Claude, avant de répondre, suivit des yeux Thérèse qui traversait l'appartement, pour aller pousser un battant de la fenêtre, flamboyant sous la lumière du couchant. Elle marchait sans bruit, la tête droite, son cou délicat ombré de mèches folles. Sans paraître y prendre garde, elle écoutait. Claude eut cette impression très nette qu'elle n'était pas indifférente à ce qu'il allait répondre. Peut-être eût-il éludé l'invitation et brisé l'aventure, n'emportant que le souvenir agréable de l'accueil qu'il avait reçu et l'image renouvelée, embellie, de cette enfant. La nuance d'attention qu'il crut saisir chez Thérèse, la grâce aussi de cette tête un peu fière, qui se dessinait sur la baie lumineuse, en décidèrent autrement.
– Je crains, répondit-il, d'être un élève médiocre, mais je reviendrai volontiers.
– Convenu! repartit le naturaliste. Vous me trouverez presque toujours, le soir, au jardin, où j'ai mon laboratoire, là-bas, vous voyez?
– Le jardin, dit Thérèse à demi détournée, c'est ce qu'il y a de plus joli ici.

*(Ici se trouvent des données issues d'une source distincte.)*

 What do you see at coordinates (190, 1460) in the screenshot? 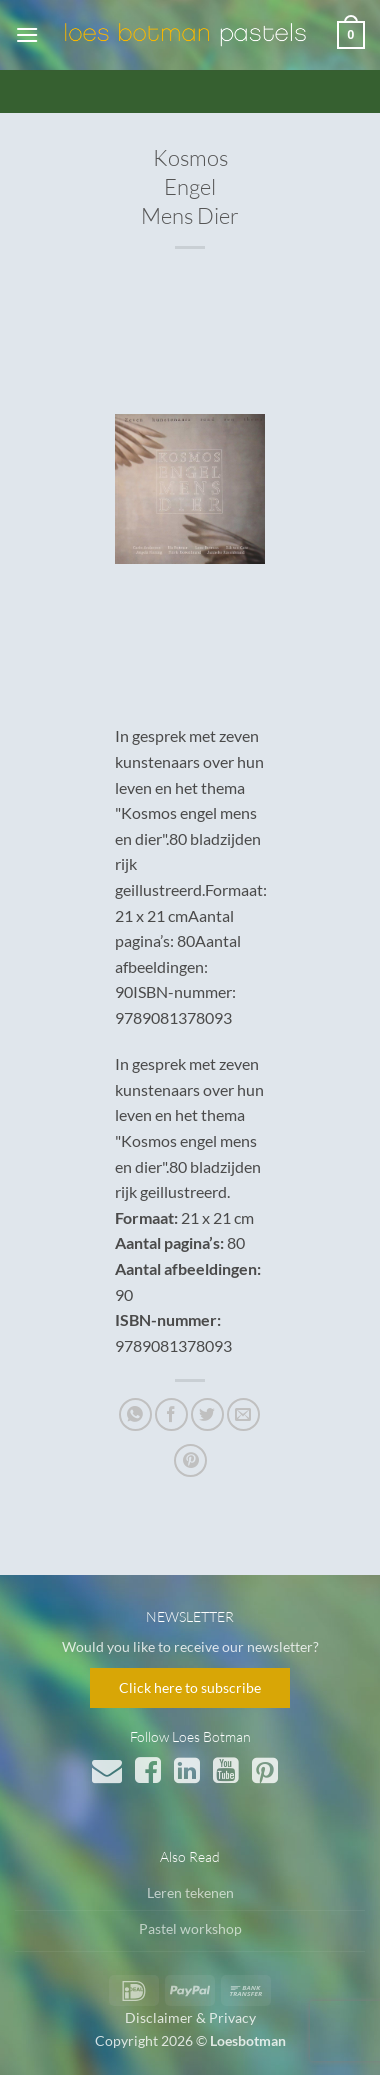
I see `[Pin op Pinterest]` at bounding box center [190, 1460].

Claude fut sur le point de répondre: «Oh! non!» Il le pensa. Et elle le devina. Il se sentit rougir. M. et madame Maldonne se demandèrent pourquoi. Ils n'étaient plus jeunes.
– Eh bien! dit-il, je reviendrai, un soir, après dîner.
Il salua les deux femmes, serra la main de M. Maldonne, traversa de nouveau, cette fois les yeux à terre, le bosquet qu'il avait tant admiré une demi-heure plus tôt, et se retrouva sur la route. Il s'étonnait de l'émotion vague qu'il éprouvait, et de ce qu'il avait été, timide en somme et un peu gauche. Ces gens très simples, par leur simplicité même, leur cordialité vraie, l'avaient jeté en dehors des phrases convenues. Il avait promis de revenir. Se proposait-il de devenir l'élève de M. Maldonne? Non, ce n'était pas sérieux. Alors? D'ordinaire ses actes étaient plus réfléchis. «Puisque je l'ai promis, se dit-il, je reviendrai. Mais je mettrai un intervalle entre cette première visite et ma seconde.» Il se rendait compte qu'il avait obéi, et c'était une récidive, à l'attrait de cette jeune fille, la fille d'un simple conservateur de musée de province. Mais il n'insista pas, et chercha, sur la route, quelque chose qui pût lui éviter, vis-à-vis de lui-même, l'aveu complet de sa faiblesse.
A trente pas, un homme venait, vêtu de telle façon qu'il ne pouvait passer inaperçu, à cette heure et à cette place: jaquette claire ouvrant sur un gilet blanc, chapeau gris, cravate ornée d'une épingle.
Au moment où il croisa Claude, il le considéra attentivement, et reporta les yeux vers l'enclos des Maldonne. Il se demandait sûrement: «D'où vient-il?» Claude pensa de même: «Où peut-il bien aller?» Et quand il se fut éloigné de quelques cents mètres, à l'endroit où les premières masures s'élevaient au bord du chemin, il se détourna. Là-bas, devant le portail vert, l'inconnu s'était arrêté. Il avait le bras levé vers la sonnette, et, par-dessus son épaule, il regardait Claude.